INFORMATION GIVEN:
====

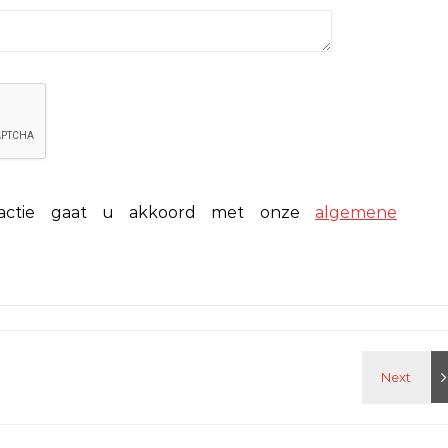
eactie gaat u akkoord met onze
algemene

====

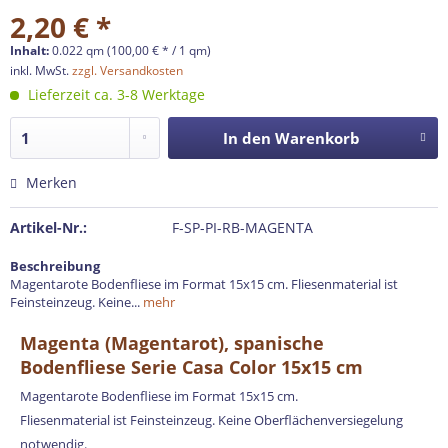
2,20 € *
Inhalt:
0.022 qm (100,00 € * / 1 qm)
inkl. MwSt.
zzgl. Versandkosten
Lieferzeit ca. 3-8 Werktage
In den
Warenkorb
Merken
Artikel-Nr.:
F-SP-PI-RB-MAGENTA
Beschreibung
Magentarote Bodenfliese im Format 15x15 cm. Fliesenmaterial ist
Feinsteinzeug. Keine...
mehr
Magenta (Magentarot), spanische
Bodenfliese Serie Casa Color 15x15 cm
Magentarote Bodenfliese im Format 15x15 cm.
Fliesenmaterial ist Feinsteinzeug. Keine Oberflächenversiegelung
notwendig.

====

PROBLEM STATEMENT:
Only a number is expected here: the count of lines in the listing that hold the string "Feinsteinzeug".

TASK OUTPUT:
2